Портнов некоторое время поизучал собственные ногти, потом сцепил пальцы и спросил:
— Помните, как вы вылечили Сергея Владиленовича?
— Вылечил?
— Ну да, избавили его от проклятия мастера сглаза.
Емельян Павлович понял, что границы бестактности по отношению к нему и Кате нарушены на всём протяжении.
— Я должен проделать это с Катенькой? Выпотрошить ей мозги? Прилюдно вывесить для проветривания её мысли? При всех… А если я пошлю вас? Туда, откуда ещё никто не возвращался? Или просто в порошок сотру? Вы не боитесь гнева мастера силы?

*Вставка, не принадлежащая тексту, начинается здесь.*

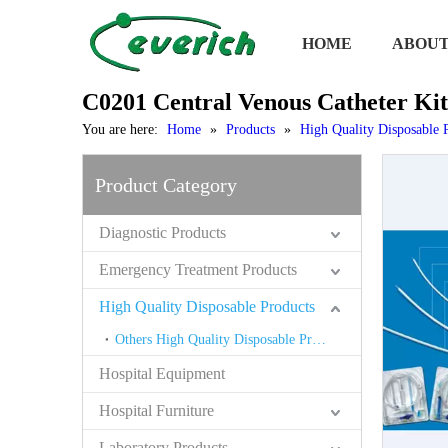
HOME
ABOUT
C0201 Central Venous Catheter Kit
You are here:
Home
»
Products
»
High Quality Disposable 
Product Category
Diagnostic Products
Emergency Treatment Products
High Quality Disposable Products
Others High Quality Disposable Products
Hospital Equipment
Hospital Furniture
Laboratory Products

Иван Иванович покачал головой:
— Быстро же вы осознали свою силушку… А если вы проделаете то, что сейчас пообещали, то всё останется как было. Катя будет вредить вам из самых лучших побуждений. Вы будете пытаться этому сопротивляться. Она увеличит Давление. Вы увеличите сопротивление. Она начнёт отчаянно желать вам счастья. Вы так же отчаянно будете сводить на нет это желание. И так далее до тех пор, пока один из вас не “перегорит”. Думаю, что это будете вы.
— То есть всё-таки выйдет по-вашему?
— За исключением небольшой детали: я буду в порошке.
— В каком порошке?
— В который вы собираетесь меня стереть.
Леденцов смотрел в янтарные глаза собеседника и не мог понять, действительно ли его боится Иван Иванович или опять утончённо издевается.
— Хорошо, — сказал он, — но вы должны пообещать, что она не пострадает.
— Разве наш друг текстолог пострадал? Всё пройдёт хорошо. И вам будет легче, теперь у вас есть усилитель. Завтра днём вас устроит?
“Идите вы к дьяволу, — подумал Леденцов, — без помощников обойдусь. Не хватало ещё, чтобы в наших с Катенькой головах всякие… Саньки копались”.
— Устроит, — сказал он. — А сегодня, значит, я пока не нужен?
— Да, разумеется, я немного сам поработаю. Подготовлю завтрашний сеанс. Кстати, завидую вам. Екатерина искренне любит вас. И хочет за вас замуж.
25
“Он специально про замуж сказал, -думал Леденцов, без нужды разгоняясь и тормозя на каждом светофоре, — догадался, собака, что я сам буду все делать! Помочь решил!”
“А вот возьму и не буду ничего с Катенькой делать! Увезу куда-нибудь…”
Емельян Павлович уже остывал. Он понимал, что спорит с Иваном Ивановичем из чистого упрямства. А ещё потому, что ему жаль эту бестолковую, болтливую, но несчастную девочку. Леденцов несколько раз глубоко вздохнул и сбросил скорость. Ещё через полчаса он был готов к разумным действиям.
Когда Катя открыла дверь и обнаружила перед ней Емельяна Павловича с охапкой коротеньких роз, то испуганно шуганулась назад в квартиру.
— Ой, — забормотала она, кутаясь в халатик, — я думала, мы только завтра… я не ждала…
“Поэтому я и пришёл!” — чуть было не сказал Леденцов. Он сделал нарочно-сердитое лицо и противным голосом приказал:
— А ну быстро собираться! У меня настроение для романтического ужина.
Катюша вместо ожидаемой радости почему-то вжалась в стенку. Её губы мелко задрожали. Это был предупреждающий знак о начале рыданий — что-то вроде третьего звонка в театре.
— Ну-ну-ну, — Леденцов успел обхватить несчастное создание до начала слезоиспускания.